Apprenticeships are a popular policy concept. However, reform is needed to ensure that apprenticeships serve those they are intended to. Suggestions for reform include:

  • Lord Willetts and Lord Knight (a Conservative peer and a Labour peer, respectively, both of whom were previously Ministers with responsibility for parts of the education system) recommended the ‘government looks to funding degree apprenticeships through the standard higher education fees and loans model’ while concurrently cutting the red tape limiting the supply of places. This would allow for significant expansion of higher-level apprenticeships without a large upfront cost.
  • The Learning and Work Institute recommends a ‘Flex and match’ skills levy. This would broaden the current apprenticeship levy to give employers greater flexibility to spend their levy on training in priority areas, but only if they also invest in apprenticeships for young people.
  • Universities UK have recommended a review of the costs and burden of regulation, stating ‘the scale, complexity and high cost of how degree apprenticeships are regulated creates a potential barrier to entry’.
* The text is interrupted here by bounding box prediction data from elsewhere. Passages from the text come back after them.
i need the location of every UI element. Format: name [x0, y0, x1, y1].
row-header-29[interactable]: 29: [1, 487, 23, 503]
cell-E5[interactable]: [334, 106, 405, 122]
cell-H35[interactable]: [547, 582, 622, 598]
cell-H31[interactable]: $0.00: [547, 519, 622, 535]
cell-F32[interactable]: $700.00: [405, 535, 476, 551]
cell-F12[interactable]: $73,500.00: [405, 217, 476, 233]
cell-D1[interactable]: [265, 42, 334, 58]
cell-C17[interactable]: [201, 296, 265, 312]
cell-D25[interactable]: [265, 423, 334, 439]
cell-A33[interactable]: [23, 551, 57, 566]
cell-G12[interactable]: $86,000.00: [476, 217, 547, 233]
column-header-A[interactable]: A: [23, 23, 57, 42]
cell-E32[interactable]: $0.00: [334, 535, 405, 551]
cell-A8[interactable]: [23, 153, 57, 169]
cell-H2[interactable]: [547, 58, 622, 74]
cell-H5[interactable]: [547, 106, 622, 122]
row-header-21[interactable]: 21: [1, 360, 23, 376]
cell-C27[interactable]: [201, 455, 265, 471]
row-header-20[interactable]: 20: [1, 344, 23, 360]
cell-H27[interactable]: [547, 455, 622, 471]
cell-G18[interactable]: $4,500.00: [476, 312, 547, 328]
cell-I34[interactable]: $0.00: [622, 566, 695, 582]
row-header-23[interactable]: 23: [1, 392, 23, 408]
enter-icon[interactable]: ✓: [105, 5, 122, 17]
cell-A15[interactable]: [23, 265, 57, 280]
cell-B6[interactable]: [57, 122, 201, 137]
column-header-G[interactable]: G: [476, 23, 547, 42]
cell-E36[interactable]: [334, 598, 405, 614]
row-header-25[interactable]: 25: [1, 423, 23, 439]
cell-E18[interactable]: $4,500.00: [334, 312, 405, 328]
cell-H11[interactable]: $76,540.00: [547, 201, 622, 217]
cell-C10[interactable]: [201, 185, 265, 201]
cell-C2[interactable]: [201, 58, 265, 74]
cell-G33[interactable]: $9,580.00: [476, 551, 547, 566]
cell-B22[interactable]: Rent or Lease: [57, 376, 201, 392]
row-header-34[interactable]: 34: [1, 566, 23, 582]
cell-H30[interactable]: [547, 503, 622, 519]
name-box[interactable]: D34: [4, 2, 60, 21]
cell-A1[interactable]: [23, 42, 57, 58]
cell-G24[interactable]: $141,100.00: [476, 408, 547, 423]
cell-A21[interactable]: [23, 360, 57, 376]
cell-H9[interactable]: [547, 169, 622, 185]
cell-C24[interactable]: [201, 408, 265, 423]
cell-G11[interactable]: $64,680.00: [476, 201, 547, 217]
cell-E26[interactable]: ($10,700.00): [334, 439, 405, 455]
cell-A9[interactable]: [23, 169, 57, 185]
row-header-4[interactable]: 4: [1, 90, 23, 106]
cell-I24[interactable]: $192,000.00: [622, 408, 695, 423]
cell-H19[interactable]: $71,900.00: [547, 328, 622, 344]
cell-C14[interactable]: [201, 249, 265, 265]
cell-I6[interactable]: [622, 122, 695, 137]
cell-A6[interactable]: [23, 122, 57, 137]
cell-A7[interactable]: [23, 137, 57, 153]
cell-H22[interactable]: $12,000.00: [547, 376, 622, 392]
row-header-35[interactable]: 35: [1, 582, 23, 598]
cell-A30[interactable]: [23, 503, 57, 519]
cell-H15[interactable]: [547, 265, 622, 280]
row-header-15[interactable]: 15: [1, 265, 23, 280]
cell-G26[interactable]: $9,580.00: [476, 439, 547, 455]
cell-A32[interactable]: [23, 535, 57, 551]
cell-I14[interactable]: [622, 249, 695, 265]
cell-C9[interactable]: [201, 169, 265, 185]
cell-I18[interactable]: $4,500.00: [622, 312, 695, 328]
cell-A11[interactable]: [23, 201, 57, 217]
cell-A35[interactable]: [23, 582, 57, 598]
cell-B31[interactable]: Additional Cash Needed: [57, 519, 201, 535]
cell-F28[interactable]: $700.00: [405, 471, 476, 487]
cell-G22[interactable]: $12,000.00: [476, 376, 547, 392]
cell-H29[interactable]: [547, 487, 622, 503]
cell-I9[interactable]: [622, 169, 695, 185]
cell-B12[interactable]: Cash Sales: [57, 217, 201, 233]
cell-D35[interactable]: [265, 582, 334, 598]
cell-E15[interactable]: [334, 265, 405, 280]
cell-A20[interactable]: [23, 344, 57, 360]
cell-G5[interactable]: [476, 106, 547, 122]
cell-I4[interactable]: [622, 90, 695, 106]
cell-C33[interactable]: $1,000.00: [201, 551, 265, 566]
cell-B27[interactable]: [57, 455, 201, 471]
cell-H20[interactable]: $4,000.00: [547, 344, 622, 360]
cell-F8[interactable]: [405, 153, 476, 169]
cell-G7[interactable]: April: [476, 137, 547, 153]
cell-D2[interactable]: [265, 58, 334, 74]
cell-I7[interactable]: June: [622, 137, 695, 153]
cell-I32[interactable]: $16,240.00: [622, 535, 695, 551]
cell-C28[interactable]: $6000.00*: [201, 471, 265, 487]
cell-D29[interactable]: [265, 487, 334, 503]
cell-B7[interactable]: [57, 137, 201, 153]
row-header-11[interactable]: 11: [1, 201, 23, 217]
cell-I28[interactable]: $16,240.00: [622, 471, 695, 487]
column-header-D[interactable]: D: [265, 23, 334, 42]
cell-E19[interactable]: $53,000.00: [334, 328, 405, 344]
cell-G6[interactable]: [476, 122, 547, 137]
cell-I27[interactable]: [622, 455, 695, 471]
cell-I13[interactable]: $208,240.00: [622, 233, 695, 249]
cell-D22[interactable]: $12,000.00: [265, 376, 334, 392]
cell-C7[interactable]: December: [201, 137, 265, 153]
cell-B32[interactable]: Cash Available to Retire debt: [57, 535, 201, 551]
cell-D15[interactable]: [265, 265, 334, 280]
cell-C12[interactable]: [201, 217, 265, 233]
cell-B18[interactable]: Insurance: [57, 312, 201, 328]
Alongside improvements to the apprenticeship offer, the incoming Government will take on responsibility for the Lifelong Learning Entitlement (LLE). This is designed to provide learners with funding for four years of higher education study at Levels 4 to 6. Ministers have claimed the policy is akin to ‘the revolutionary ideas that shaped the founding of our NHS’. When the underlying legislation was going through Parliament, the Rt Hon. Robert Halfon MP, Minister of State for Skills, Apprenticeships and Higher Education, told the House of Commons that the LLE would provide people with ‘a flexi-travelcard to jump on and off their learning as opposed to being confined to a single advance ticket. This is not just a train journey; it is a life journey.’

The goal is that learners will be able to use this loan for ‘stackable’ modules of 30 credits rather than having to sign up for a full qualification in advance. However, full implementation of the LLE has been delayed from 2025 to 2027 and many unanswered questions remain. For example, the mechanism for transferring credit obtained at different institutions is unclear.